* **Record excerpts**
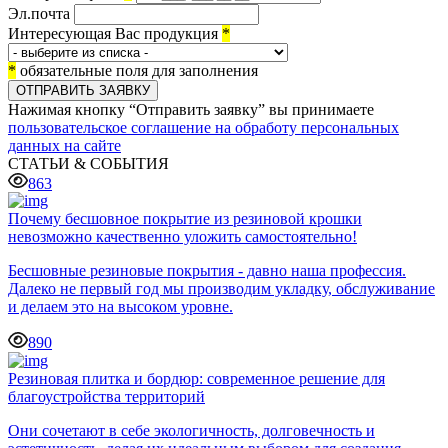
Эл.почта
Интересующая Вас продукция
*
*
обязательные поля для заполнения
ОТПРАВИТЬ ЗАЯВКУ
Нажимая кнопку “Отправить заявку” вы принимаете
пользовательское соглашение на обработу персональных
данных на сайте
СТАТЬИ & СОБЫТИЯ
863
Почему бесшовное покрытие из резиновой крошки
невозможно качественно уложить самостоятельно!
Бесшовные резиновые покрытия - давно наша профессия.
Далеко не первый год мы производим укладку, обслуживание
и делаем это на высоком уровне.
890
Резиновая плитка и бордюр: современное решение для
благоустройства территорий
Они сочетают в себе экологичность, долговечность и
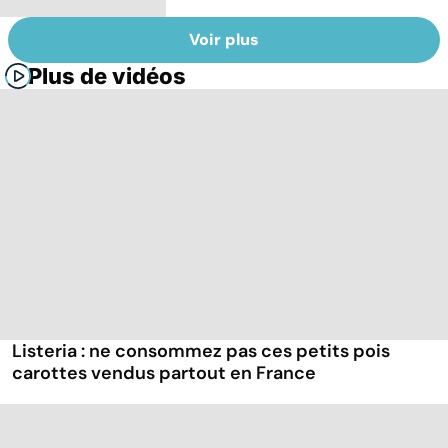
Voir plus
Plus de vidéos
Listeria : ne consommez pas ces petits pois
carottes vendus partout en France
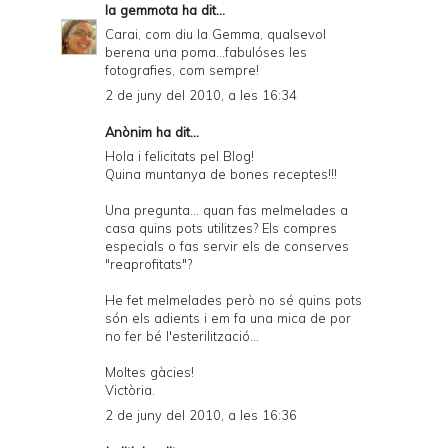
la gemmota
ha dit...
Carai, com diu la Gemma, qualsevol
berena una poma...fabulóses les
fotografies, com sempre!
2 de juny del 2010, a les 16:34
Anònim ha dit...
Hola i felicitats pel Blog!
Quina muntanya de bones receptes!!!
Una pregunta... quan fas melmelades a
casa quins pots utilitzes? Els compres
especials o fas servir els de conserves
"reaprofitats"?
He fet melmelades però no sé quins pots
són els adients i em fa una mica de por
no fer bé l'esterilització...
Moltes gàcies!
Victòria.
2 de juny del 2010, a les 16:36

* **What to produce**
The answer is those lines of the material above that run from the one containing "Далеко не первый" up to and including the one containing "Plus de vidéos", restated exactly and without images.

* **Solution**
Далеко не первый год мы производим укладку, обслуживание
и делаем это на высоком уровне.
890
Резиновая плитка и бордюр: современное решение для
благоустройства территорий
Они сочетают в себе экологичность, долговечность и
Voir plus
Plus de vidéos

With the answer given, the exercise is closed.